What is needed:
Scan the entries below. Return every line that includes "acier".

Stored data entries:
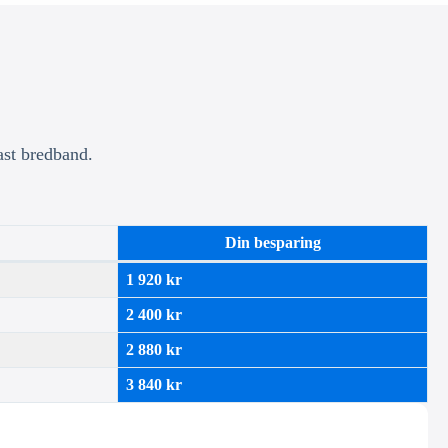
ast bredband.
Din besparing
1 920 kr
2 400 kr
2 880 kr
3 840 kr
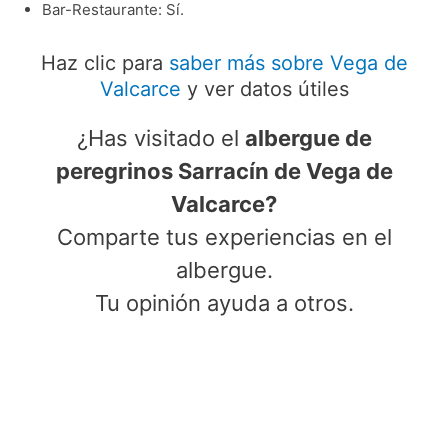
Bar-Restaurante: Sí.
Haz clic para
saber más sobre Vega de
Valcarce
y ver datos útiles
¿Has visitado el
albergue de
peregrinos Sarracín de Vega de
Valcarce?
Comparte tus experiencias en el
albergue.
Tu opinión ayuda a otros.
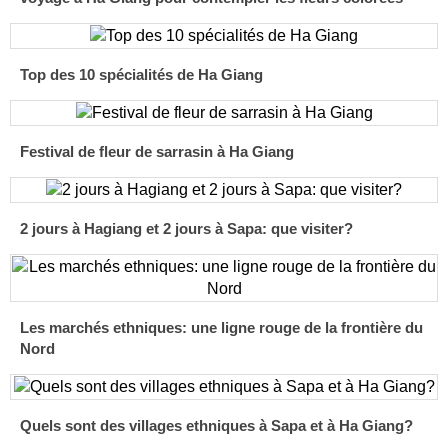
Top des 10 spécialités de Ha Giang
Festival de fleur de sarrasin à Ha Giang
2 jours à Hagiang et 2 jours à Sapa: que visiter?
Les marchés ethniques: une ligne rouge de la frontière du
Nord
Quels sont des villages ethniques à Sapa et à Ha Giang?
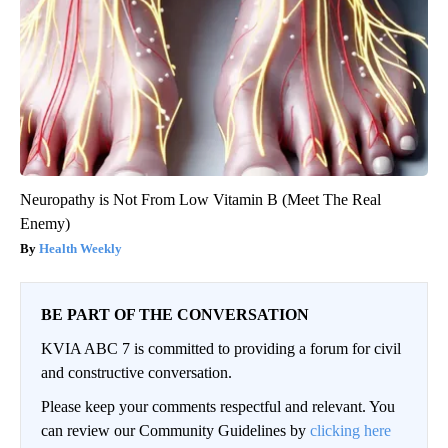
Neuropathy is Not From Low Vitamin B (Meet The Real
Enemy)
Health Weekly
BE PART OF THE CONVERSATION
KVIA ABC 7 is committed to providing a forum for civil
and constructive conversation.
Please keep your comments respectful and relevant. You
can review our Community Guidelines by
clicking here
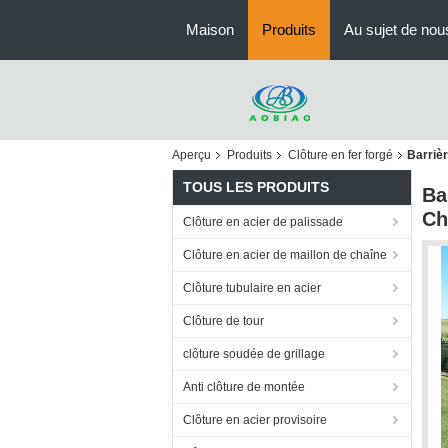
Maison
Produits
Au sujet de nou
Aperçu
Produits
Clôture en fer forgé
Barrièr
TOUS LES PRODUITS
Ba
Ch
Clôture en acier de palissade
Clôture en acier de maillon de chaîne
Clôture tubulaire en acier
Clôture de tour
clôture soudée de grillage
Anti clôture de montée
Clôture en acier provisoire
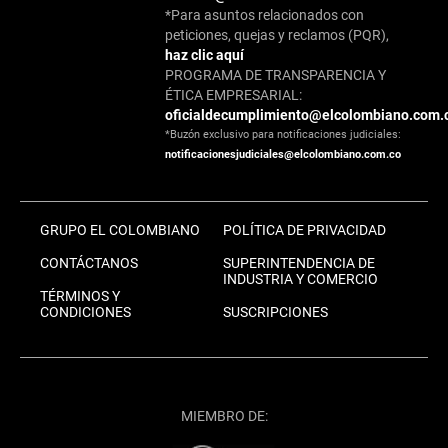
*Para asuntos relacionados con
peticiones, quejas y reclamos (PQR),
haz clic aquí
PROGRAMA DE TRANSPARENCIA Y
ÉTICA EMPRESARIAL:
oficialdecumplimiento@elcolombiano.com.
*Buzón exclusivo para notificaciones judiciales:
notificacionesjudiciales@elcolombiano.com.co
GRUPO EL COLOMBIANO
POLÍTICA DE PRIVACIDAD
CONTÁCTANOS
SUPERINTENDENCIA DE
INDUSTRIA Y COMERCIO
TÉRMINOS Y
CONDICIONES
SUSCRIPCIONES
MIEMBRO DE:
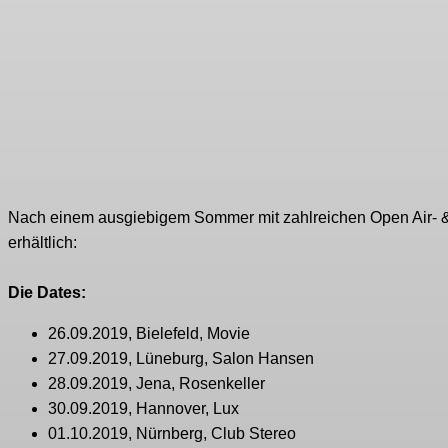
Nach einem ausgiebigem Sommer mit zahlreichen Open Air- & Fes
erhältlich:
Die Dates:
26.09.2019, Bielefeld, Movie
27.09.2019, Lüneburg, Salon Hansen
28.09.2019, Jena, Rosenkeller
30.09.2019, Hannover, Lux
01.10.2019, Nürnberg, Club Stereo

Problem solution:
Clôture en acier de palissade
Clôture en acier de maillon de chaîne
Clôture tubulaire en acier
Clôture en acier provisoire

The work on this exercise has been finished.